AI Models’ Reliability Falters Despite Advancements, New Study Finds

A new comprehensive study highlights the increasing unreliability of advanced AI language models, exposing significant mismatches between their performance and human expectations. Researchers emphasize the need for fundamental changes in AI design and development.

A new study spearheaded by researchers from the Valencian Institute for Research in Artificial Intelligence (VRAIN) at the Polytechnic University of Valencia (UPV), the Valencian Graduate School and Research Network in Artificial Intelligence (ValgrAI) and the University of Cambridge has unveiled startling findings about the reliability of large language models.

Recent advancements in AI, including models like OpenAI’s GPT, Meta’s LLaMA and BLOOM, have captivated the world with their enhanced problem-solving abilities. However, the study’s results indicate that these models often stumble on simpler tasks, despite their proficiency with more complex ones.

“Models can solve certain complex tasks in line with human abilities, but at the same time, they fail on simple tasks in the same domain. For example, they can solve several PhD-level mathematical problems.
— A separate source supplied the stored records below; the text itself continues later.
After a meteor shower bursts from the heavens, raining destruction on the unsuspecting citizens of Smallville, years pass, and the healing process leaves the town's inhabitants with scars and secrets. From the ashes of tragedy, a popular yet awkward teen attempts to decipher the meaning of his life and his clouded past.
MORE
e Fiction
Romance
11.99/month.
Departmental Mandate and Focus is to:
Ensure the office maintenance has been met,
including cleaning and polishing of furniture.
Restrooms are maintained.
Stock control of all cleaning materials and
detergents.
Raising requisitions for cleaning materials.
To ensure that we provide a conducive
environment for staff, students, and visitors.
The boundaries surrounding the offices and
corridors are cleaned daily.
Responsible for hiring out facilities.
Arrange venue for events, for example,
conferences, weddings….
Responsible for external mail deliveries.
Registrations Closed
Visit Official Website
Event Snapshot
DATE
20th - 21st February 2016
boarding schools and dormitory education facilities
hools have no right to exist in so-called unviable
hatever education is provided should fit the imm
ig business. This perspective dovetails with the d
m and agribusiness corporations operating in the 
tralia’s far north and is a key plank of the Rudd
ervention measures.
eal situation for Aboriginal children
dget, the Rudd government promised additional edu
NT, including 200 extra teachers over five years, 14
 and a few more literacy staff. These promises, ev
Still, they can get a simple addition wrong,” José Hernández-Orallo, a researcher at VRAIN UPV and ValgrAI, said in a news release.
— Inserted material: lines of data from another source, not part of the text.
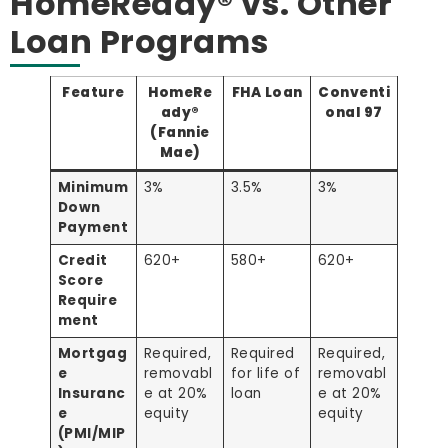
HomeReady® vs. Other
Loan Programs
Feature
HomeRe
FHA Loan
Conventi
ady®
onal 97
(Fannie
Mae)
Minimum
3%
3.5%
3%
Down
Payment
Credit
620+
580+
620+
Score
Require
ment
Mortgag
Required,
Required
Required,
e
removabl
for life of
removabl
Insuranc
e at 20%
loan
e at 20%
e
equity
equity
(PMI/MIP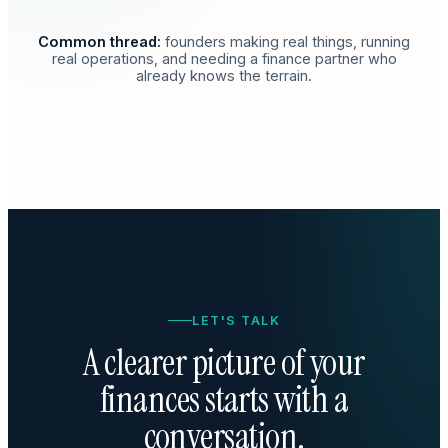
Common thread:
founders making real things, running
real operations, and needing a finance partner who
already knows the terrain.
LET'S TALK
A clearer picture of your
finances starts with a
conversation.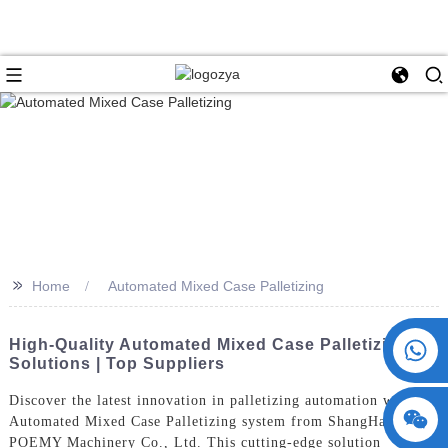
>>
Home
Automated Mixed Case Palletizing
+86 15730993174
High-Quality Automated Mixed Case Palletizing
Solutions | Top Suppliers
Discover the latest innovation in palletizing automation with the
Automated Mixed Case Palletizing system from ShangHai
POEMY Machinery Co., Ltd. This cutting-edge solution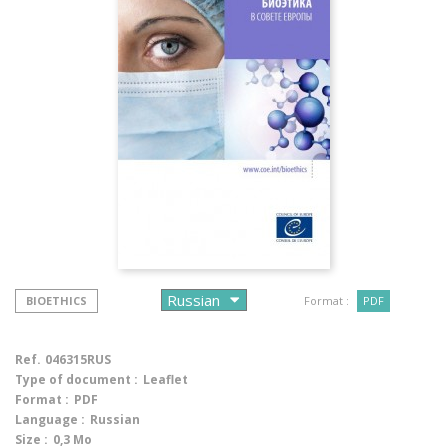
BIOETHICS
Format :
PDF
Ref.
046315RUS
Type of document :
Leaflet
Format :
PDF
Language :
Russian
Size :
0,3 Mo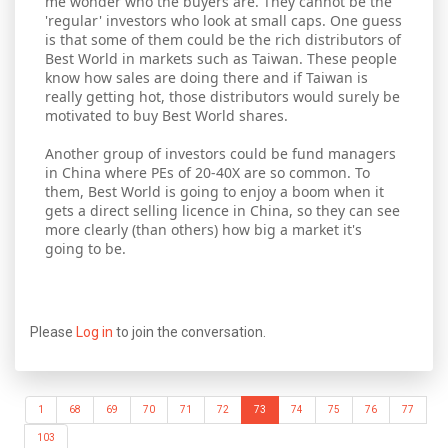
me wonder who the buyers are. They cannot be the
'regular' investors who look at small caps. One guess
is that some of them could be the rich distributors of
Best World in markets such as Taiwan. These people
know how sales are doing there and if Taiwan is
really getting hot, those distributors would surely be
motivated to buy Best World shares.
Another group of investors could be fund managers
in China where PEs of 20-40X are so common. To
them, Best World is going to enjoy a boom when it
gets a direct selling licence in China, so they can see
more clearly (than others) how big a market it's
going to be.
Please
Log in
to join the conversation.
1
68
69
70
71
72
73
74
75
76
77
103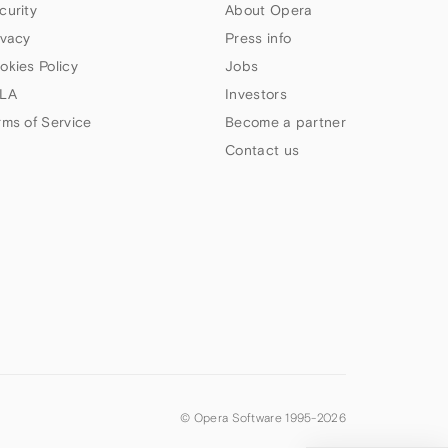
curity
About Opera
ivacy
Press info
okies Policy
Jobs
LA
Investors
rms of Service
Become a partner
Contact us
© Opera Software 1995-
2026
The study investigated three critical aspects affecting the reliability of these models.

Task Difficulty Mismatch

The research, published in the journal Nature, revealed a significant discordance between the tasks humans find difficult and the models’ performance on those tasks.

“[T]here is no ‘safe zone’ in which models can be trusted to work perfectly,” added Yael Moros Daval, a researcher at VRAIN UPV, emphasizing the inconsistency.

Propensity for Incorrect Answers

Recent models are more inclined to provide wrong answers than to abstain from answering uncertain tasks, a stark contrast to human behavior.

“This puts the onus on users to detect faults during all their interactions with models,” added Lexin Zhou, a researcher at VRAIN UPV.

Sensitivity to Problem Statements

Effective question formulation remains challenging. Prompts that succeed in complex tasks may still fail in simpler ones.

“Users can be influenced by prompts that work well in complex tasks but, at the same time, get incorrect answers in simple tasks,” added co-author Cèsar Ferri, a researcher at VRAIN UPV and ValgrAI.

Implications

The implications of these findings are profound, especially for general-purpose AI used in high-risk applications. The researchers argue that human supervision cannot fully compensate for these inherent reliability issues due to the overconfidence users place in these models.

“Our results suggest a fundamental change is needed in the design and development of general-purpose AI,” concluded Wout Schellaert, a researcher at VRAIN UPV.

This call to action resonates as the use of AI continues to expand into critical areas like health care, finance and autonomous systems.